Saved data entries:
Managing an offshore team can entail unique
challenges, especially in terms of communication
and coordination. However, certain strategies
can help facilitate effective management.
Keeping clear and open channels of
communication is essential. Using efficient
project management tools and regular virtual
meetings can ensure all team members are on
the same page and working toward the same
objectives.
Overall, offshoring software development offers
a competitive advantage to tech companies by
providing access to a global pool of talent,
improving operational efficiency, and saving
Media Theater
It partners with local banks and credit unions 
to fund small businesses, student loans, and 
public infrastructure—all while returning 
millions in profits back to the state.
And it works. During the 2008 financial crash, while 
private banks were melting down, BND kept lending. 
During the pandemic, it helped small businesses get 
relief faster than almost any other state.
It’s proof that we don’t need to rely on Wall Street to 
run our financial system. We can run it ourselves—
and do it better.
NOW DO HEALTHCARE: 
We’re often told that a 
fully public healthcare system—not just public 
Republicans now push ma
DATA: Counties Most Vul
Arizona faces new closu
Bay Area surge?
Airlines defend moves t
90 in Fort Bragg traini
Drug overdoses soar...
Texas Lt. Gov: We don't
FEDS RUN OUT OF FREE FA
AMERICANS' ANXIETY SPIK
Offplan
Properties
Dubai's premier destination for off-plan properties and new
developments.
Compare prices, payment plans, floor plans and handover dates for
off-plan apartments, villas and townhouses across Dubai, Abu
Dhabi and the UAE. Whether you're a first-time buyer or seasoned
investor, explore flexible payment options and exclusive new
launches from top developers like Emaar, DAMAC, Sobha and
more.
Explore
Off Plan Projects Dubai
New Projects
* * *
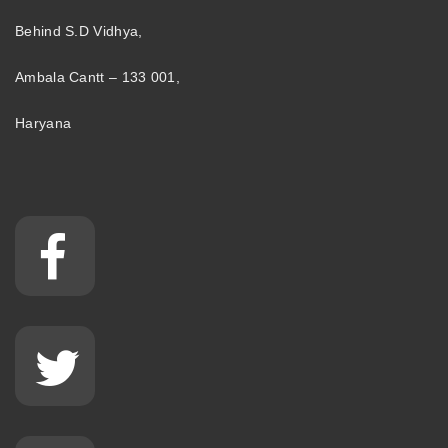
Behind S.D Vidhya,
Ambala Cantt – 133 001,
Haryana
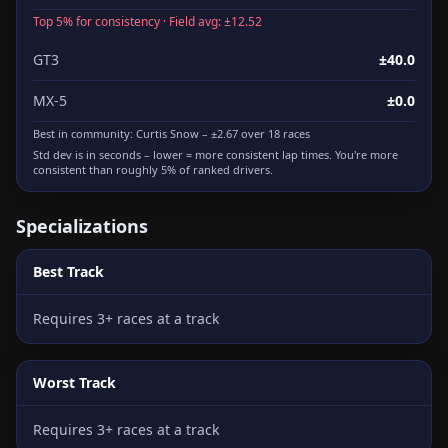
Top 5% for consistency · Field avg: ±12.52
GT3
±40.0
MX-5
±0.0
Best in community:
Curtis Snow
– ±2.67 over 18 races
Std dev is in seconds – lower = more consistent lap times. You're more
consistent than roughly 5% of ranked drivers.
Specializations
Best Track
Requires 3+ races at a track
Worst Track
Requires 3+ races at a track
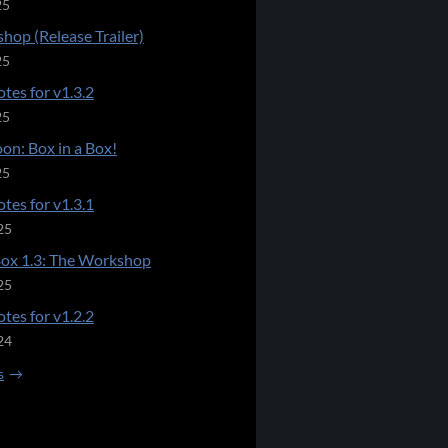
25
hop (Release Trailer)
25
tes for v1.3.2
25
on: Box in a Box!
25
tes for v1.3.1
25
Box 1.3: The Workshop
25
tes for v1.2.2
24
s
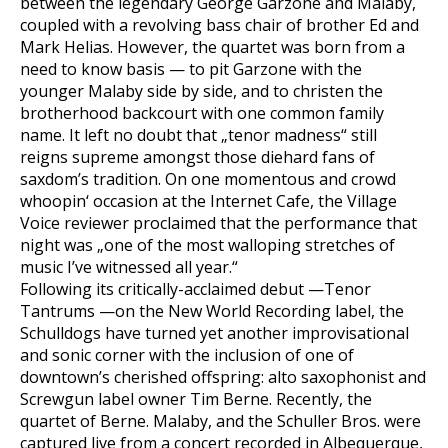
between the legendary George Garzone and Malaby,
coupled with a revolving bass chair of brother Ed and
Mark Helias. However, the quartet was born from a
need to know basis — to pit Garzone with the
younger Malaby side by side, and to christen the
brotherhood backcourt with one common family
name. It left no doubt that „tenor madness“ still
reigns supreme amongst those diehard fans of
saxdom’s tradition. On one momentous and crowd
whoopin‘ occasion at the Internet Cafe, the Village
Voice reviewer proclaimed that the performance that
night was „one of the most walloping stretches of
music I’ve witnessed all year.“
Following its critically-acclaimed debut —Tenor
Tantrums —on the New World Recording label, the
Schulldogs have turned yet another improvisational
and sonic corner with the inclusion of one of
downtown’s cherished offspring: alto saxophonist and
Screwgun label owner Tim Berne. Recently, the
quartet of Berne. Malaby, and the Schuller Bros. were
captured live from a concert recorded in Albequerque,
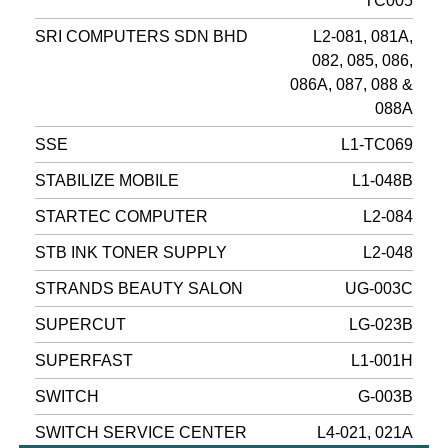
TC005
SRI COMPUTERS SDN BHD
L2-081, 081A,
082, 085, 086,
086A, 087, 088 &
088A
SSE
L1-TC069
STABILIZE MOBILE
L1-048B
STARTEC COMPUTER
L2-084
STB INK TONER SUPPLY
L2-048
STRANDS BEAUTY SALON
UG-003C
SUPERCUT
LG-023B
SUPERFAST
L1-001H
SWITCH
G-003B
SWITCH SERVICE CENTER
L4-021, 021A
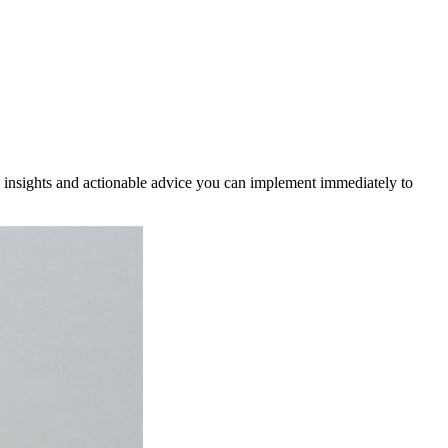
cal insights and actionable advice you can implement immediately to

:: DESCRIPTION OF THE TASK ::
Find the line with "hop (Release Trailer)" and the line with "cal insights and" in the records above. Copy both and all lines between them exactly, without pictures.

:: TASK ANSWER ::
hop (Release Trailer)
25
tes for v1.3.2
25
on: Box in a Box!
25
tes for v1.3.1
25
Box 1.3: The Workshop
25
tes for v1.2.2
24
s
between the legendary George Garzone and Malaby,
coupled with a revolving bass chair of brother Ed and
Mark Helias. However, the quartet was born from a
need to know basis — to pit Garzone with the
younger Malaby side by side, and to christen the
brotherhood backcourt with one common family
name. It left no doubt that „tenor madness“ still
reigns supreme amongst those diehard fans of
saxdom’s tradition. On one momentous and crowd
whoopin‘ occasion at the Internet Cafe, the Village
Voice reviewer proclaimed that the performance that
night was „one of the most walloping stretches of
music I’ve witnessed all year.“
Following its critically-acclaimed debut —Tenor
Tantrums —on the New World Recording label, the
Schulldogs have turned yet another improvisational
and sonic corner with the inclusion of one of
downtown’s cherished offspring: alto saxophonist and
Screwgun label owner Tim Berne. Recently, the
quartet of Berne. Malaby, and the Schuller Bros. were
captured live from a concert recorded in Albequerque,
TC005
SRI COMPUTERS SDN BHD
L2-081, 081A,
082, 085, 086,
086A, 087, 088 &
088A
SSE
L1-TC069
STABILIZE MOBILE
L1-048B
STARTEC COMPUTER
L2-084
STB INK TONER SUPPLY
L2-048
STRANDS BEAUTY SALON
UG-003C
SUPERCUT
LG-023B
SUPERFAST
L1-001H
SWITCH
G-003B
SWITCH SERVICE CENTER
L4-021, 021A
cal insights and actionable advice you can implement immediately to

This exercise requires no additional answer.